La Legge di Bilancio cancellerebbe 3 dei 4 milioni a cui ammonta il Piano per l’arte contemporanea, privando il Maxxi e la Galleria nazionale d’Arte moderna di Roma di 1,5 milioni di euro l’anno
“Ci vediamo costretti a ripensare e ridurre dunque progetti e attività già programmati per il 2019. Chiederemo al Ministero dei beni culturali, socio fondatore-promotore della Fondazione Maxxi, di rivedere una scelta che penalizza ingiustamente il Maxxi e Roma”. Così Giovanna Melandri, presidente della fondazione che governa a Roma il Museo nazionale delle arti del XXI secolo, reagisce alla notizia del taglio dei fondi che nella Legge di Bilancio cancellerebbe – come si è visto, i ripensamenti sono sempre possibili – 3 dei 4 milioni a cui ammonta il Piano per l’arte contemporanea, privando il Maxxi e la Galleria nazionale d’Arte moderna di Roma di 1,5 milioni di euro l’anno ciascuno. “Risorse destinate alla crescita, valorizzazione e promozione della collezione pubblica nazionale di arte e architettura contemporanee”, precisa la Melandri. “Ricordo che l’incremento della collezione è una delle missioni fondamentali affidate al museo, assieme alla sua promozione in Italia (l’accesso è difatti gratuito dal martedì al venerdì) e nel mondo (in questo momento parte della la collezione con artisti e fotografi italiani e a Delhi e al Museo Bardo di Tunisi)”.

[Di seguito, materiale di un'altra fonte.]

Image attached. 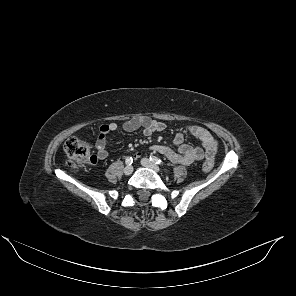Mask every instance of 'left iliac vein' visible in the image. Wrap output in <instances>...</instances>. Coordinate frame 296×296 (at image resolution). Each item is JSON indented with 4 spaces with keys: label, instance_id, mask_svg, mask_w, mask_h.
<instances>
[{
    "label": "left iliac vein",
    "instance_id": "4c4485c4",
    "mask_svg": "<svg viewBox=\"0 0 296 296\" xmlns=\"http://www.w3.org/2000/svg\"><path fill=\"white\" fill-rule=\"evenodd\" d=\"M141 164H142V166H144V167H146V168H150V169H152V170H154V171H156V172H158V173H160L161 172V169L156 165V164H154L153 162H151L149 159H147V158H143L142 160H141Z\"/></svg>",
    "mask_w": 296,
    "mask_h": 296
}]
</instances>
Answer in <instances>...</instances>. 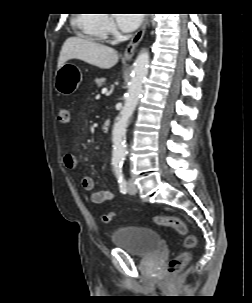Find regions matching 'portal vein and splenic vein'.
<instances>
[{"label": "portal vein and splenic vein", "mask_w": 252, "mask_h": 303, "mask_svg": "<svg viewBox=\"0 0 252 303\" xmlns=\"http://www.w3.org/2000/svg\"><path fill=\"white\" fill-rule=\"evenodd\" d=\"M107 92V88H103L102 89V93L104 94V93H106Z\"/></svg>", "instance_id": "1"}]
</instances>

Quando un Paese che dedica appena lo 0,19% del PIL al bilancio del suo Ministero per i Beni Culturali taglia ulteriormente i contributi, in termini generali è sempre una pessima notizia. In questo caso, pare che si tratti di una diversa destinazione, e per pronunciarsi occorrerà verificare come saranno utilizzati questi 3 milioni di euro: sull’Huffington Post il piddino Michele Anzaldi informa che “verranno dirottati per la ‘promozione dell’arte contemporanea all’estero’“, per poi ironizzare sull’ipotesi che la formula nasconda “l’intenzione di faraonici viaggio-premio all’estero per qualche dirigente amico”. Questo avremo modo di verificarlo: ma per il momento, ci limitiamo a rivolgere ai lettori qualche semplice domanda: sentite realmente che oggi il Maxxi rivesta il rivendicato ruolo di primo museo del Paese nel contemporaneo? Che abbia l’ambizione – di certo frenata dai perenni problemi di budget – di stare al passo di strutture come la Tate Modern a Londra, il Centre Pompidou a Parigi, il Reina Sofia a Madrid? Sinceramente, a fine anno: stilando un bilancio delle migliori mostre viste nel 2018, ne inserireste almeno una vista al Maxxi? Sicuramente i problemi sono a monte, risiedono nella strutturale incapacità italiana di pensare a un’istituzione culturale come qualcosa di importante anche sul piano economico, il che non significa soltanto far quadrare i bilanci, ma soddisfare anche le economie dello spirito. Ma allo stato dei fatti, perché continuare a privilegiare un museo che ispira tanti no?